The City of Mercer Island’s stepped-up enforcement this year of its ban on fireworks from public property — parks, school grounds and open spaces — is welcome and overdue. Consumer fireworks, the so-called “safe and sane” kind, are still legal to use on private property, but only on the Fourth of July holiday. There will be more police, firefighters and parks employees on duty that day to enforce the law and educate the public.
The idea is to use this year as a measuring tool as a basis for further refining the city’s laws. A public process and discussion are also in the works regarding fireworks on the Island.
The City Council voted 6-1 to keep the sale and use of legal fireworks on private property just three weeks ago, against the recommendation of the city’s Public Safety Department to ban its use altogether.
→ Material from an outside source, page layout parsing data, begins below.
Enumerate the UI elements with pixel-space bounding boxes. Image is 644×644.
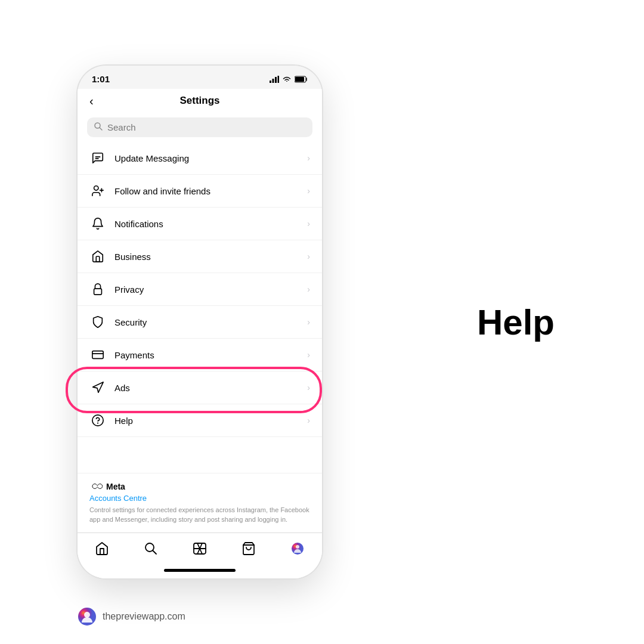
help-icon (89, 412, 106, 429)
menu-item-ads[interactable]: Ads › (78, 371, 322, 404)
search-bar[interactable] (87, 117, 312, 137)
svg-point-7 (94, 186, 98, 190)
privacy-label: Privacy (114, 284, 307, 295)
search-nav-icon (144, 541, 158, 556)
status-time: 1:01 (92, 74, 110, 84)
menu-item-notifications[interactable]: Notifications › (78, 208, 322, 240)
meta-logo-text: Meta (106, 482, 125, 491)
search-icon (94, 122, 103, 132)
follow-invite-label: Follow and invite friends (114, 186, 307, 196)
battery-icon (295, 76, 308, 83)
shop-nav-icon (242, 541, 256, 556)
watermark: thepreviewapp.com (78, 607, 185, 626)
nav-item-profile[interactable] (284, 539, 311, 558)
screen: ‹ Settings (78, 89, 322, 578)
page-title: Settings (179, 95, 219, 107)
help-label-text: Help (114, 416, 307, 426)
signal-icon (270, 76, 279, 83)
search-input[interactable] (107, 122, 305, 132)
svg-rect-2 (275, 77, 277, 83)
watermark-icon (78, 607, 97, 626)
business-label: Business (114, 252, 307, 262)
menu-item-update-messaging[interactable]: Update Messaging › (78, 142, 322, 175)
store-icon (89, 248, 106, 265)
home-nav-icon (95, 541, 109, 556)
chevron-icon: › (307, 317, 310, 327)
payments-label: Payments (114, 350, 307, 360)
watermark-text: thepreviewapp.com (103, 611, 185, 622)
chevron-icon: › (307, 219, 310, 228)
reels-nav-icon (193, 541, 207, 556)
accounts-centre-link[interactable]: Accounts Centre (89, 494, 310, 503)
home-indicator (78, 562, 322, 578)
chevron-icon: › (307, 383, 310, 392)
help-side-label: Help (477, 302, 555, 343)
nav-item-search[interactable] (138, 539, 164, 558)
svg-rect-5 (295, 77, 304, 82)
chevron-icon: › (307, 252, 310, 261)
phone-frame: 1:01 (78, 66, 322, 578)
notifications-label: Notifications (114, 219, 307, 229)
nav-item-reels[interactable] (187, 539, 213, 558)
svg-rect-1 (273, 79, 274, 83)
svg-rect-3 (278, 76, 280, 83)
chevron-icon: › (307, 284, 310, 294)
svg-rect-11 (94, 289, 102, 295)
home-indicator-bar (164, 569, 236, 572)
add-person-icon (89, 182, 106, 199)
status-bar: 1:01 (78, 66, 322, 89)
svg-point-21 (296, 545, 299, 549)
svg-rect-12 (92, 351, 103, 359)
chevron-icon: › (307, 186, 310, 196)
svg-rect-10 (96, 256, 100, 262)
megaphone-icon (89, 379, 106, 396)
chevron-icon: › (307, 416, 310, 425)
svg-point-23 (84, 612, 90, 618)
meta-logo-row: Meta (89, 482, 310, 491)
menu-item-payments[interactable]: Payments › (78, 339, 322, 371)
wifi-icon (282, 76, 292, 83)
settings-header: ‹ Settings (78, 89, 322, 113)
chevron-icon: › (307, 153, 310, 163)
menu-item-help[interactable]: Help › (78, 404, 322, 437)
bottom-nav (78, 532, 322, 562)
security-label: Security (114, 317, 307, 327)
bell-icon (89, 215, 106, 232)
profile-nav-icon (290, 541, 305, 556)
svg-point-14 (92, 415, 103, 426)
back-button[interactable]: ‹ (89, 94, 94, 108)
status-icons (270, 76, 308, 83)
update-messaging-label: Update Messaging (114, 153, 307, 163)
lock-icon (89, 281, 106, 298)
menu-item-privacy[interactable]: Privacy › (78, 273, 322, 306)
meta-section: Meta Accounts Centre Control settings fo… (78, 473, 322, 532)
meta-description: Control settings for connected experienc… (89, 506, 310, 524)
ads-label: Ads (114, 383, 307, 393)
svg-rect-0 (270, 80, 271, 83)
menu-item-follow-invite[interactable]: Follow and invite friends › (78, 175, 322, 208)
nav-item-shop[interactable] (236, 539, 262, 558)
card-icon (89, 346, 106, 363)
message-icon (89, 150, 106, 166)
meta-logo-icon (89, 483, 103, 490)
page-container: 1:01 (0, 0, 644, 644)
menu-item-business[interactable]: Business › (78, 240, 322, 273)
nav-item-home[interactable] (89, 539, 115, 558)
chevron-icon: › (307, 350, 310, 360)
menu-item-security[interactable]: Security › (78, 306, 322, 339)
shield-icon (89, 314, 106, 330)
menu-list: Update Messaging › Follow and invite fri… (78, 142, 322, 473)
The fact that Mercer Island is now one of the few cities left in King County that still allows setting off fireworks is a draw for people living in surrounding areas, increasing the risk and danger.
Though there hasn’t been a major incident related to fireworks in many years on the Island, there were an estimated 9,300 fireworks-related injuries treated in emergency rooms across the country in 2003, according to a June 2004 report by the Consumer Product Safety Commission. An estimated 6,800 of those injuries occurred between June 20 and July 20, 2003.
If safety for park users and surrounding homes are the reason behind Mercer Island’s ban on fireworks in parks, then the city may want to consider a ban on fireworks entirely. It takes only one serious injury or one house fire to remind us that the use of any fireworks, safe and sane or otherwise, is not without risk.
We can still celebrate the country’s independence on the Fourth of July — at public fireworks displays in the surrounding area and Mercer Island’s own display during Summer Celebration July 8-10.